Die Honigbiene: Maßnahmenbündel Vitalzucht

Mit Sonderteil: Klotzbeutenimkerei; Umgekehrte Verdrängungszucht der Dunklen Biene (Apis mellifera mellifera)


Fachbuch, 2016
62 Seiten

Leseprobe

Inhaltsverzeichnis

Anstelle eines Vorwortes

Einleitung

Herkunft
Basis

Basiszucht
Überlebensselektion
Genetische Variabilität
Ablauf der Umstellung
Rotationsbetrieb
Zuchtauswahl
Varroabekämpfung
Linienzucht von Biene, Varroa, Keimen
Inzucht:

Aufstellung
Standort
Trachtwanderungen
Bienendichte

Betriebsweise
Kleine Bienen
Wabenanordnung
Drohnen und Drohnenbau
Mittelwände
Wabenrotation
Brutpausen und Kleinvolkphasen
Waben- und Volkshygiene
Kleine Wintervölker
Königinnenzucht

Fütterung und Tränken

Nachwort

Umgekehrte Verdrängungszucht

Klotzbeuten - Betriebsweise
Eines vorweg
Vergleich der Honigausbeute
Die richtige Biene
Die Art der Klotzbeute
Der richtige Aufstellort
Betriebsweise

Anstelle eines Vorwortes

„Willst Du weniger Arbeit und mehr Gewinn, halte nur wenige Völker, aber Ausschau nach einem gut bezahlten bequemen Job“

„Ein vitaler Bienenbestand kompensiert labile Einkreuzungen ohne massive Verluste“

„Willst Du mehr Honig, brauchst Du mehr Völker.“

„Völkersterben = Varroa + x, aufgrund hochgezüchteter Biene und unnatürlicher Betriebsweise“

Einleitung

Eines ist gewiss: Weder Politik, Forschung noch die Imkerverbände oder aber Berufsimker werden das Dilemma des Vitalitätsverlustes der Honigbiene auflösen, weil sie zwangsläufig eigenen Interessenlagen folgen. Interessenlagen, die sich sehr oft an Mehrheiten oder betriebswirtschaftlichen Erwägungen orientieren.

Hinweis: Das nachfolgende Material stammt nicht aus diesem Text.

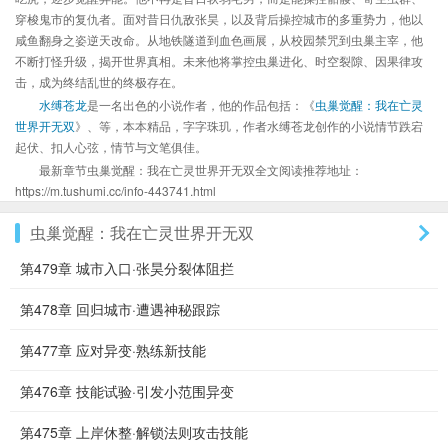
穿梭鬼市的复仇者。面对昔日仇敌张昊，以及背后操控城市的多重势力，他以
咸鱼翻身之姿逆天改命。从地铁隧道到血色画展，从校园禁咒到虫巢主宰，他
不断打怪升级，揭开世界真相。未来他将掌控虫巢进化、时空裂隙、因果律攻
击，成为终结乱世的终极存在。
水缚苍龙
是一名出色的小说作者，他的作品包括：《
虫巢觉醒：我在亡灵
世界开无双
》、等，本本精品，字字珠玑，作者水缚苍龙创作的小说情节跌宕
起伏、扣人心弦，情节与文笔俱佳。
最新章节虫巢觉醒：我在亡灵世界开无双全文阅读推荐地址：
https://m.tushumi.cc/info-443741.html
虫巢觉醒：我在亡灵世界开无双
第479章 城市入口·张昊分裂体阻拦
第478章 回归城市·遭遇神秘跟踪
第477章 应对异变·熟练新技能
第476章 技能试验·引发小范围异变
第475章 上岸休整·解锁法则攻击技能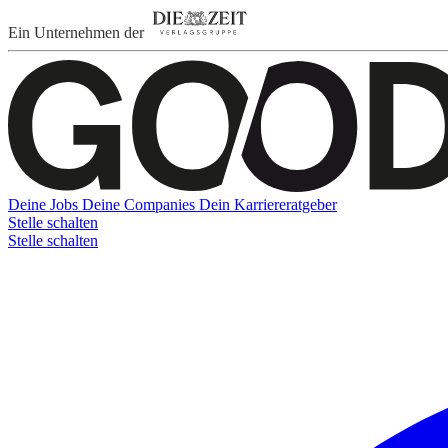
Ein Unternehmen der
Deine Jobs
Deine Companies
Dein Karriereratgeber
Stelle schalten
Stelle schalten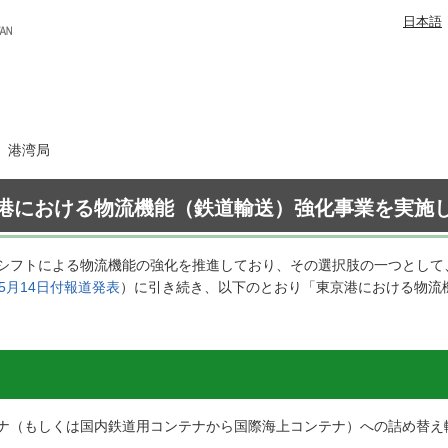
日本語
日 港湾局
港における物流機能（鉄道輸送）強化事業を実施
シフトによる物流機能の強化を推進しており、その選択肢の一つとして
5月14日付報道発表
）に引き続き、以下のとおり「東京港における物流
ナ（もしくは国内鉄道用コンテナから国際海上コンテナ）への詰め替え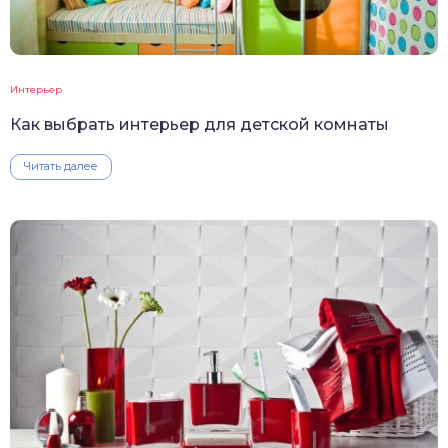
Интерьер
Как выбрать интерьер для детской комнаты
Читать далее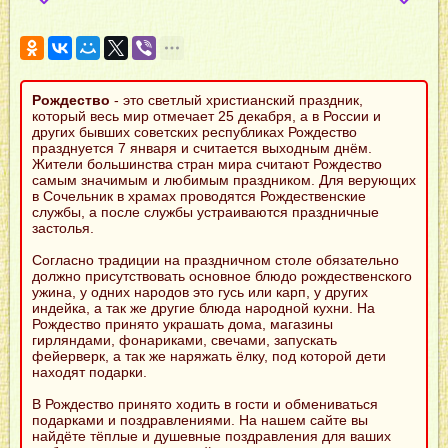
Рождество
- это светлый христианский праздник,
который весь мир отмечает 25 декабря, а в России и
других бывших советских республиках Рождество
празднуется 7 января и считается выходным днём.
Жители большинства стран мира считают Рождество
самым значимым и любимым праздником. Для верующих
в Сочельник в храмах проводятся Рождественские
службы, а после службы устраиваются праздничные
застолья.
Согласно традиции на праздничном столе обязательно
должно присутствовать основное блюдо рождественского
ужина, у одних народов это гусь или карп, у других
индейка, а так же другие блюда народной кухни. На
Рождество принято украшать дома, магазины
гирляндами, фонариками, свечами, запускать
фейерверк, а так же наряжать ёлку, под которой дети
находят подарки.
В Рождество принято ходить в гости и обмениваться
подарками и поздравлениями. На нашем сайте вы
найдёте тёплые и душевные поздравления для ваших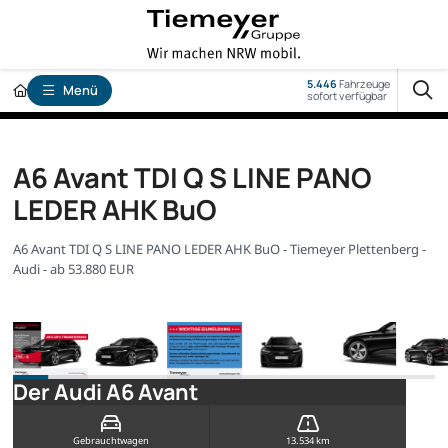
5.446
Fahrzeuge
Menü
sofort verfügbar
A6 Avant TDI Q S LINE PANO
LEDER AHK BuO
A6 Avant TDI Q S LINE PANO LEDER AHK BuO - Tiemeyer Plettenberg -
Audi - ab 53.880 EUR
Der Audi A6 Avant
Gebrauchtwagen
13.534 km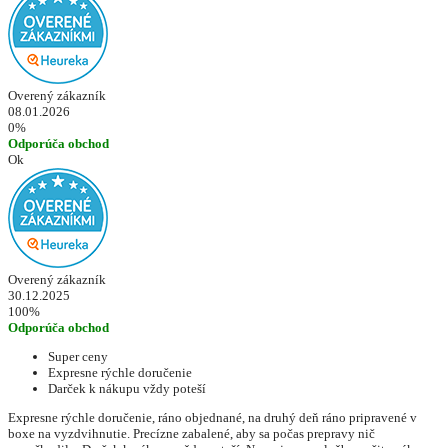
Overený zákazník
08.01.2026
0%
Odporúča obchod
Ok
Overený zákazník
30.12.2025
100%
Odporúča obchod
Super ceny
Expresne rýchle doručenie
Darček k nákupu vždy poteší
Expresne rýchle doručenie, ráno objednané, na druhý deň ráno pripravené v
boxe na vyzdvihnutie. Precízne zabalené, aby sa počas prepravy nič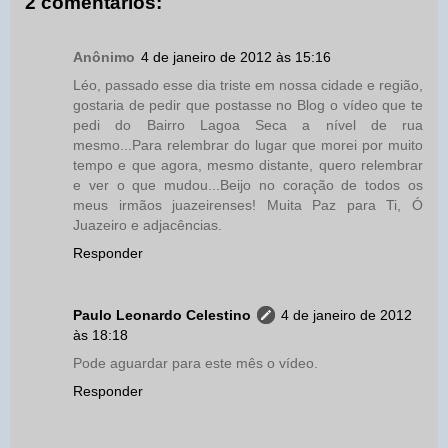
2 comentários:
Anônimo
4 de janeiro de 2012 às 15:16
Léo, passado esse dia triste em nossa cidade e região,
gostaria de pedir que postasse no Blog o vídeo que te
pedi do Bairro Lagoa Seca a nível de rua
mesmo...Para relembrar do lugar que morei por muito
tempo e que agora, mesmo distante, quero relembrar
e ver o que mudou...Beijo no coração de todos os
meus irmãos juazeirenses! Muita Paz para Ti, Ó
Juazeiro e adjacências.
Responder
Paulo Leonardo Celestino
4 de janeiro de 2012
às 18:18
Pode aguardar para este mês o vídeo.
Responder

Beides hat dazu geführt, dass es keinen ernst zu nehmenden wilden Honigbienenbestand in Mitteleuropa mehr gibt. Mit der weiteren Folge, dass die Honigbiene absolut abhängig vom Menschen geworden und in Freiheit kaum mehr langfristig überlebensfähig ist.

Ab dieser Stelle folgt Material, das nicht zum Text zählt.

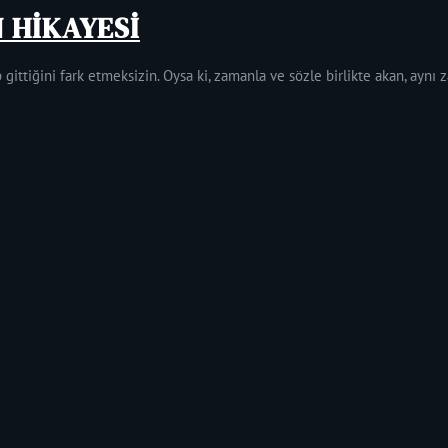
N HİKAYESİ
 gittiğini fark etmeksizin. Oysa ki, zamanla ve sözle birlikte akan, aynı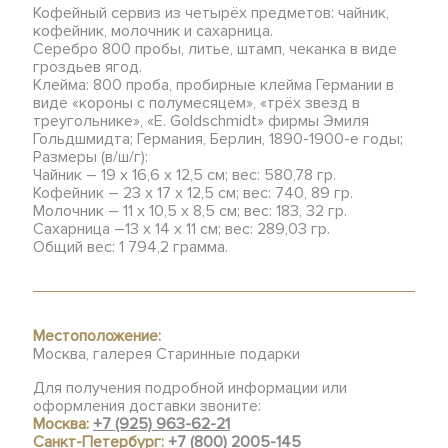
Кофейный сервиз из четырёх предметов: чайник,
кофейник, молочник и сахарница.
Серебро 800 пробы, литье, штамп, чеканка в виде
гроздьев ягод.
Клейма: 800 проба, пробирные клейма Германии в
виде «короны с полумесяцем», «трёх звезд в
треугольнике», «E. Goldschmidt» фирмы Эмиля
Гольдшмидта; Германия, Берлин, 1890-1900-е годы;
Размеры (в/ш/г):
Чайник – 19 х 16,6 х 12,5 см; вес: 580,78 гр.
Кофейник – 23 х 17 х 12,5 см; вес: 740, 89 гр.
Молочник – 11 х 10,5 х 8,5 см; вес: 183, 32 гр.
Сахарница –13 х 14 х 11 см; вес: 289,03 гр.
Общий вес: 1 794,2 грамма.
Местоположение:
Москва, галерея Старинные подарки
Для получения подробной информации или
оформления доставки звоните:
Москва:
+7 (925) 963-62-21
Санкт-Петербург:
+7 (800) 2005-145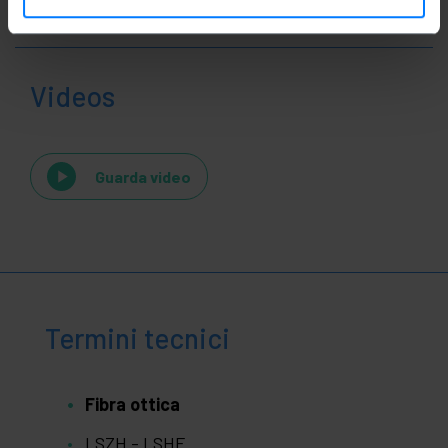
Videos
Guarda video
Termini tecnici
Fibra ottica
LSZH - LSHF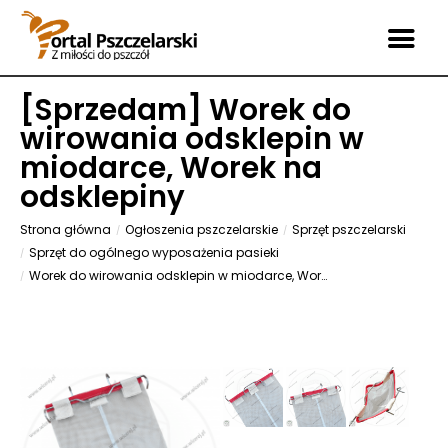
[
Sprzedam
] Worek do
wirowania odsklepin w
miodarce, Worek na
odsklepiny
Strona główna
Ogłoszenia pszczelarskie
Sprzęt pszczelarski
Sprzęt do ogólnego wyposażenia pasieki
Worek do wirowania odsklepin w miodarce, Worek na odsklepiny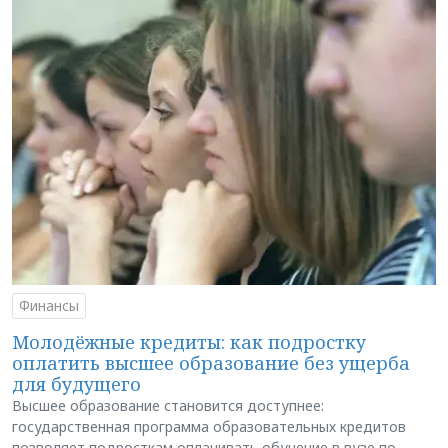
Финансы
Молодёжные кредиты: как подростку
оплатить высшее образование без ущерба
для будущего
Высшее образование становится доступнее:
государственная программа образовательных кредитов
позволяет подросткам оплачивать обучение в вузе по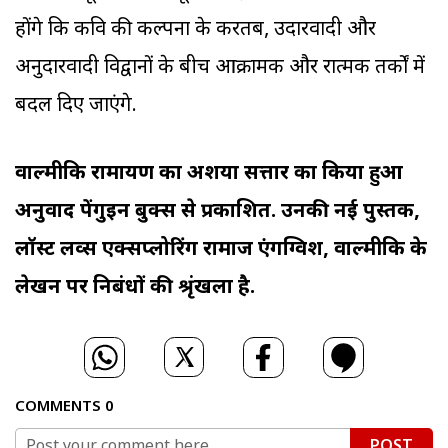
होंगे कि कवि की कल्पना के करतब, उदारवादी और
अनुदारवादी विद्वानों के बीच आक्रामक और रक्षात्मक तर्कों में
बदल दिए जाएंगे.
वाल्मीकि रामायण का अर्शिया सत्तार का किया हुआ
अनुवाद पेंगुइन बुक्स से प्रकाशित. उनकी नई पुस्तक,
लॉस्ट लव्स एक्सप्लोरिंग रामाज एंगग्विश, वाल्मीकि के
लेखन पर निबंधों की श्रृंखला है.
COMMENTS
0
POST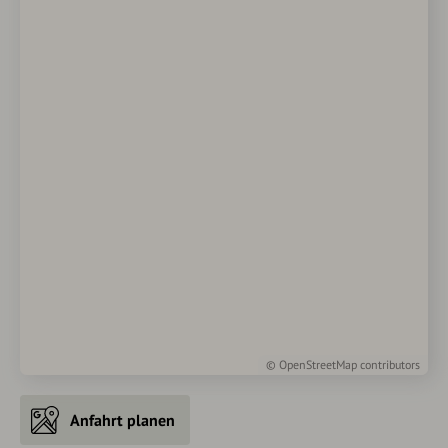
©
OpenStreetMap
contributors
Anfahrt planen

Damit wirken sich Fehler des Menschen nunmehr absolut populationsprägend aus, was im Schadensfalle generell mit dem Wort „Bienensterben“ bezeichnet wird.

Ein weiteres Problem nicht nur unserer Zeit und der Imkerschaft sind Brandmarkungen Andersdenkender, Anprangerungen Andershandelnder und Lächerlichmachungen bis hin zu handfester Anfeindungen derjenigen, die für Ihre Meinung einstehen.

Das hat nicht nur in der Imkerei dazu geführt, dass diejenigen Imker, die nach pragmatischen Selbstversuchen, meist unter erheblichen Kosten und Mühen seit Jahren erfolgreich ohne „Milbenzählen“, Säurebehandlungen und Bienenmedikamente auskommen, ihr Wissen, wenn überhaupt, nur hinter vorgehaltener Hand und unvollständig weitergeben.

Aber eines ist klar geworden: Es gibt kein Allheilmittel gegen Bienensterben und Völkerverluste.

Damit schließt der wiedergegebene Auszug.